Regarding his appearance at the time, Michael said he wasn't pleased. "I try not to look in the mirror," he said. "I'm never happy with what I see."
Oprah reflects on Michael Jackson interview.
In 1994, Michael married Lisa Marie Presley. The marriage lasted only two years, but when Michael talked with Oprah a year before his nuptials, everyone was wondering if—and who—he dated. Michael told Oprah that he was in a relationship with Brooke Shields. Then Oprah asked the question even she says was embarrassing: "Are you a virgin?"

Michael never answered. "I'm a gentleman," he said. "That's something that's private, that shouldn't be spoken about openly. You can call me old-fashioned if you want, but to me that's very personal."

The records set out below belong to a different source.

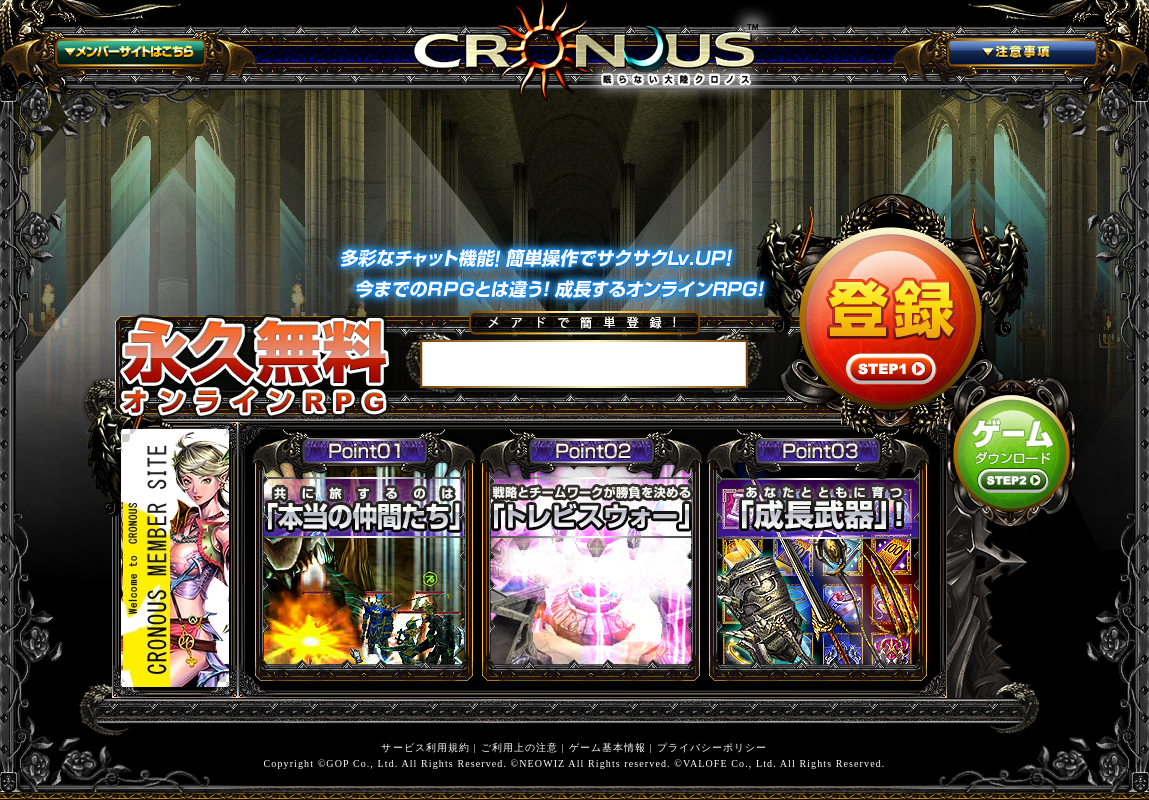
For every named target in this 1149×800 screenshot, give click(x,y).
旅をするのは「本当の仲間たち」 (364, 553)
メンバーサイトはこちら (128, 56)
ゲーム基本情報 (608, 747)
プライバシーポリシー (712, 747)
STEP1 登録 (891, 318)
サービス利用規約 (425, 747)
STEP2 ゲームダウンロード (1012, 453)
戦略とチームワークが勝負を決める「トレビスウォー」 (591, 553)
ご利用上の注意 (520, 747)
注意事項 (1020, 56)
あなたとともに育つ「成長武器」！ (818, 553)
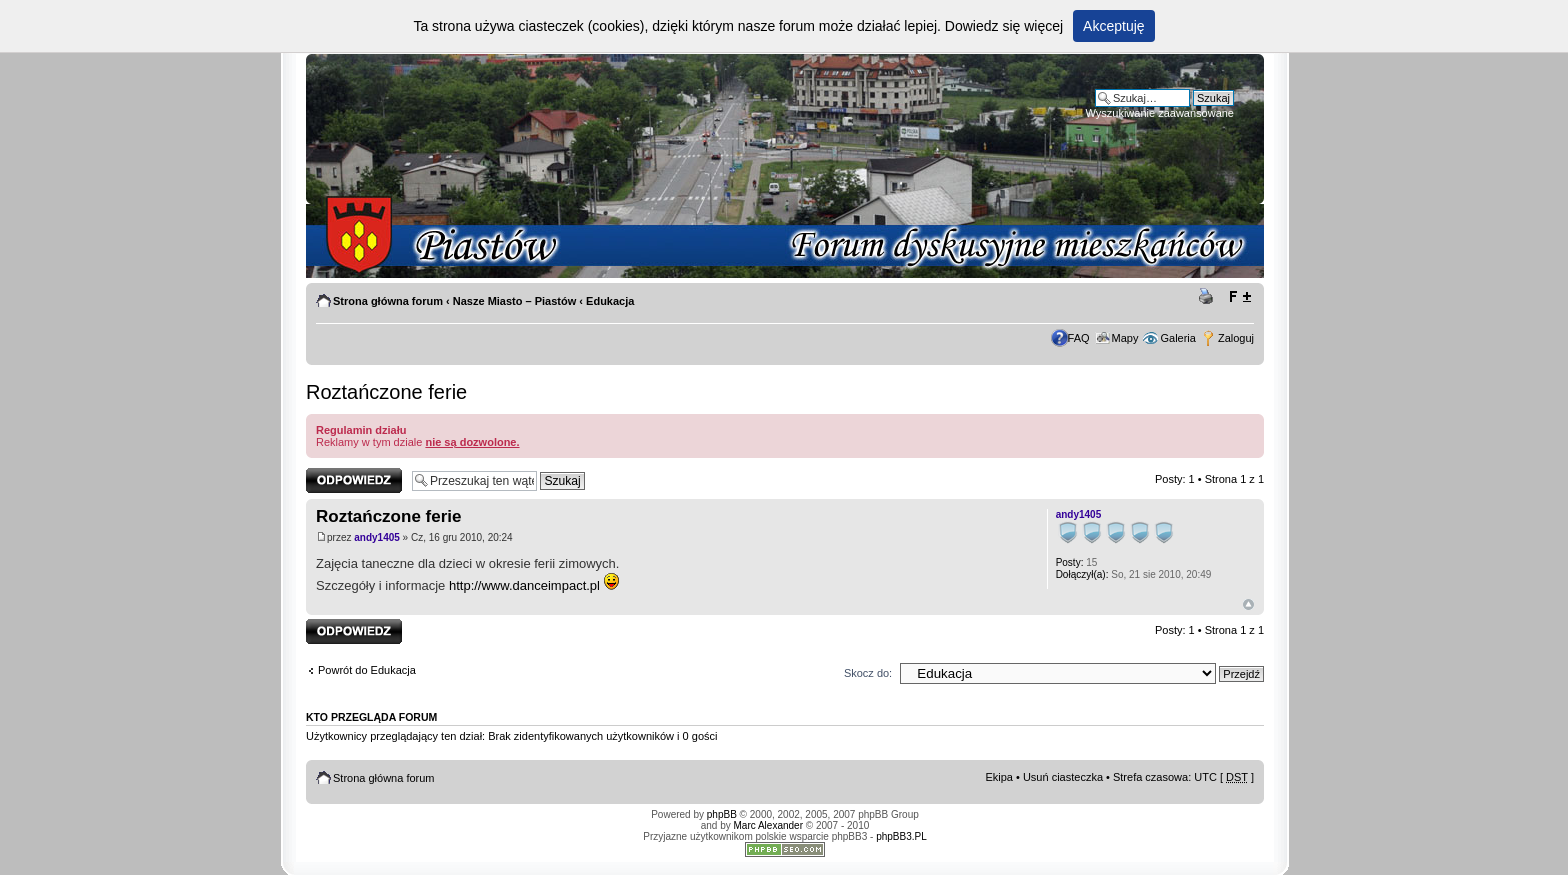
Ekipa (999, 777)
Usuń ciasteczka (1063, 777)
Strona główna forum (388, 301)
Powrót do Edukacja (367, 670)
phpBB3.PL (901, 836)
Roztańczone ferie (386, 392)
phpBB (722, 814)
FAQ (1079, 338)
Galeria (1177, 338)
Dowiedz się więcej (1004, 26)
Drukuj (1209, 297)
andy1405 (377, 537)
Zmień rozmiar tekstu (1239, 297)
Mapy (1125, 338)
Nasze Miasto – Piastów (515, 301)
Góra (1248, 604)
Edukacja (610, 301)
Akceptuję (1113, 26)
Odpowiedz (354, 480)
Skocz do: (868, 673)
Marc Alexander (768, 825)
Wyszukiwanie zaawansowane (1160, 113)
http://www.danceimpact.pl (524, 585)
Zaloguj (1236, 338)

Oprah says she hadn't been sure how, or if, she was going to ask Michael about sex, but she knew it was something audiences wanted to know. "There was this sort of mystery about him. At the same time he's holding his crotch and wants to rock with us all night, we don't know who he's rocking with. That's what you really want to know," she says.
If there's one dance move for which Michael will forever be remembered, it's unquestionably the moonwalk. During the interview, Oprah got a private lesson in the signature move. "The moonwalk came from these beautiful black kids who live in the ghettos in the inner cities, who are brilliant. They just have that natural talent for dancing any of the new, hot dances. They come up with these dances," Michael said. "All I did was enhance the dance."

"We all remember when we first saw the Motown 25 special and Michael Jackson moonwalked. There are seminal moments in our life, and that's one of them," Oprah says. "So to be able to see him do that live and experience it, that was a little 'thriller' for me."

Oprah reflects on Michael Jackson interview.
Toward the end of her interview with Michael, Oprah talked with him about his life's purpose.

"To give in the best way I can through song and through dance and through music," Michael said. "I believe that all art has as its ultimate goal the union between the material and the spiritual, the spiritual and the divine. I believe that that's the reason for the very existence of art, and I feel I was chosen as an instrument to give music and love and harmony to the world."

In the closing moments of the special, Oprah asked Michael what he wanted to be most known for. Though Michael thought she was asking what he wanted to be remembered for, Oprah quickly corrected him. She, like Michael's fans, never imagined he would be gone so soon. "Obviously, if I had known that we'd be sitting here talking about the memory of Michael Jackson, I would have let him finish what he wanted to be remembered for," she says. "What I remember about Michael the most is that he was a person who was passionate about life. He was really passionate about his work … and [passionate about] his desire to try to be a good force in the world."